A neuropediatra Teresa Moreno diz que se "tornou mandatório este rastreio à nascença".
© Gerardo Santos Global Imagens
O INSA explica que "o estudo-piloto tem como objetivo avaliar a exequibilidade técnica e organizacional do rastreio da patologia em Portugal e determinar o seu impacto em termos de saúde pública.
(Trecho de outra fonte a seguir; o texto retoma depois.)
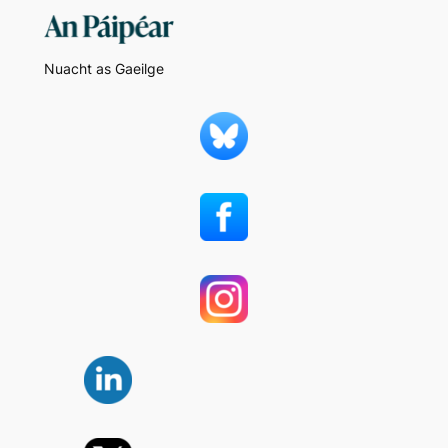
Nuacht as Gaeilge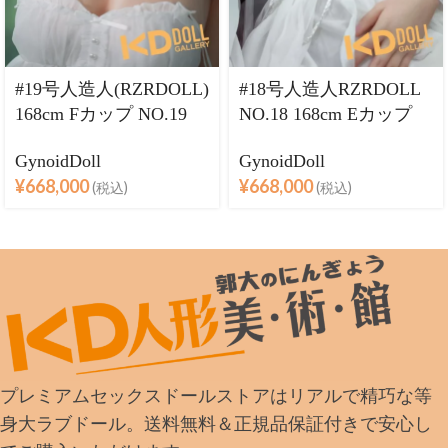
#19号人造人(RZRDOLL)
#18号人造人RZRDOLL
168cm Fカップ NO.19
NO.18 168cm Eカップ
允熙Leylaヘッド 掲載画
等身大 フルシリコン製
GynoidDoll
GynoidDoll
像究極版Rメイク 等身
ラブドール
¥
668,000
¥
668,000
(税込)
(税込)
大 フルシリコン製ラブ
ドール
プレミアムセックスドールストアはリアルで精巧な等
身大ラブドール。送料無料＆正規品保証付きで安心し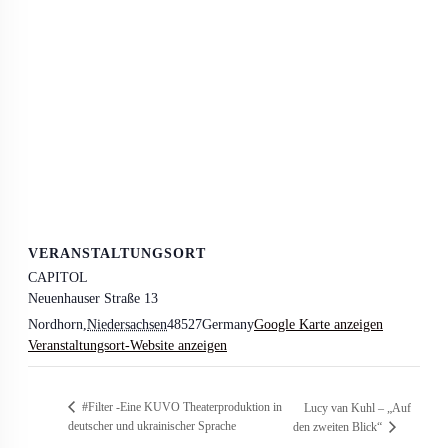
VERANSTALTUNGSORT
CAPITOL
Neuenhauser Straße 13
Nordhorn
,
Niedersachsen
48527
Germany
Google Karte anzeigen
Veranstaltungsort-Website anzeigen
#Filter -Eine KUVO Theaterproduktion in
Lucy van Kuhl – „Auf
deutscher und ukrainischer Sprache
den zweiten Blick“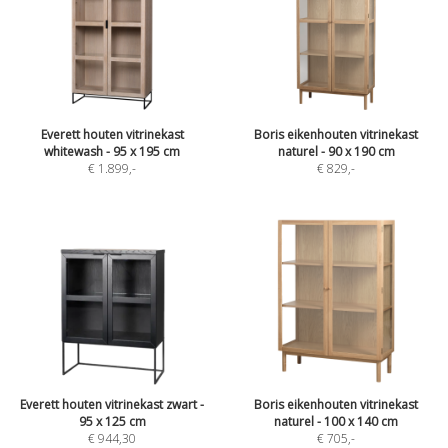
Everett houten vitrinekast
Boris eikenhouten vitrinekast
whitewash - 95 x 195 cm
naturel - 90 x 190 cm
€ 1.899
,-
€ 829
,-
Everett houten vitrinekast zwart -
Boris eikenhouten vitrinekast
95 x 125 cm
naturel - 100 x 140 cm
€ 944,30
€ 705
,-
Será desta forma possível avaliar a viabilidade da integração deste teste no PNRN".
Neste momento, está a decorrer um estudo-piloto para a inclusão da drepanocitose (anemia das células falciformes) no grupo de doenças a rastrear no PNRN, que desde a sua criação já permitiu rastrear e tratar, precocemente, mais de 2300 crianças doentes.
O rastreio do teste do pezinho, explica o INSA, "não tem caráter obrigatório, no entanto a sua cobertura é, atualmente, superior a 99% dos recém-nascidos permitindo, através do rastreio e da confirmação do diagnóstico, o encaminhamento dos doentes para a rede de centros de tratamento, sedeados em instituições hospitalares de referência, contribuindo para a prevenção de doenças e ganhos em saúde".
A inclusão da AME no teste do pezinho é agora a esperança para quem nasça no futuro com esta doença rara e congénita. A esperança de uma vida diferente daquela que até agora lhe estava destinada.